Thursday, June 24, 2010

The Morality of Nature and Niche Theory

This post was going to be titled “Not For the Faint of Heart” but I didn’t actually capture the image that was going to headline it. I was out for a walk yesterday looking for things to shoot (Bang! Bang!) when I cam across a dead bird full of green flies. I watched them seethe for a bit, brought my camera up, lowered it, watched a bit longer, walked away and then walked back. I had decided I wanted to shoot it but as I came back I disturbed the flies and they alighted.
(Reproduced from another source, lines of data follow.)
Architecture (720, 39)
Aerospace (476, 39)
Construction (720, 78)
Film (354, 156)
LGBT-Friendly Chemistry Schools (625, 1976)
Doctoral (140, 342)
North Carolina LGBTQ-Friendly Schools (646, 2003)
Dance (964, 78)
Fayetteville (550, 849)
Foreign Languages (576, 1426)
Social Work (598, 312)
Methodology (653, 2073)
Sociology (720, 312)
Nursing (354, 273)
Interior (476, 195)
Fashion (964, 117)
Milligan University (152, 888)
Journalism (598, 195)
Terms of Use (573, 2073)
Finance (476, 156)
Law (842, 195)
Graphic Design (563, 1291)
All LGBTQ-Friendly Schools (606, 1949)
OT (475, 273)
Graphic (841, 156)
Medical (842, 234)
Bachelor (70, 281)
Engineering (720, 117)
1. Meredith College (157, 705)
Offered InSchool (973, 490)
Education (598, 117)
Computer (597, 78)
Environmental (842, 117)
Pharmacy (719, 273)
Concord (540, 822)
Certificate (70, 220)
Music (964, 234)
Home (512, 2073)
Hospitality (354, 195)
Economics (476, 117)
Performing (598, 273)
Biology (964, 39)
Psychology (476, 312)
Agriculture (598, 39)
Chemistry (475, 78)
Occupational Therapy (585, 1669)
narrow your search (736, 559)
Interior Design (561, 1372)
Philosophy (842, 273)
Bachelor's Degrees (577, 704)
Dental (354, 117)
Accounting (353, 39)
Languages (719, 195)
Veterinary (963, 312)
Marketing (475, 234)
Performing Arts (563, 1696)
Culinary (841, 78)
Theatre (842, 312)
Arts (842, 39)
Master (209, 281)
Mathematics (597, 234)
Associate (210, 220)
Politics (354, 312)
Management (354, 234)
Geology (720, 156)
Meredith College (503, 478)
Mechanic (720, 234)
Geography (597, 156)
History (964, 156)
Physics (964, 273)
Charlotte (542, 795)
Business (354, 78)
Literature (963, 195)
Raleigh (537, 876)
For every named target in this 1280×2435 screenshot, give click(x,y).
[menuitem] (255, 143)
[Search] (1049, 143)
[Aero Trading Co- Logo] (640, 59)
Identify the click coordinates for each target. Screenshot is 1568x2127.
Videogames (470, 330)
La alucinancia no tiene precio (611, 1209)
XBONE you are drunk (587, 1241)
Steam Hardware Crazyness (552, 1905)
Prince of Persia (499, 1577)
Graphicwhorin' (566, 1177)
Why didn’t I just shoot them? They were animals. And as I first came upon them they were undisturbed. I really could have had a fantastic image of them. But I kept thinking about reactions to an image I have of a dead bird. It’s not particularly beautiful and was unfortunately killed by my pet cat and not from something (more) natural. But most people hate it. So I decided not to capture another dead bird.

But as I was walking away the first time I thought about how similar this scene was to every other scene of organisms gathering resources, organisms getting energy from their environment. I resolved to capture that just as I would a honey bee landing on a flower. As I walked away the second time, having failed to get my image, I thought more about how we impose our own morality on nature, how we anthropomorphize even a pile of flies. There was no right or wrong in that dead bird. It was just a pack of organic compounds waiting to be reacquired by the ecosystem. The flies were merely obliging.

Niche theory, in biology, states that when there are resources, when energy is bound up somewhere in the ecosystem, eventually an organism should come along in evolutionary history to take advantage of that source of energy. We see this in the small changes of cichlid fishes’ pharyngeal jaws (jaws within jaws, see this x-ray of a moray eel), we see it in the rise of pollinating insects (once flowers appeared so did creatures that took advantage of them) and we see it in flies and other animals like burying beetles that use the cadavers of vertebrates as energy sources.

Probably something in us roots for the vertebrate and is sickened to see it crawling with arthropods (I've mentioned our innate nauseated response to creepy crawlies probably being an adaptive response to finding them in spoiled food). But there’s certainly nothing “moral” about the process. It’s just another niche to be exploited by another intrepid organism.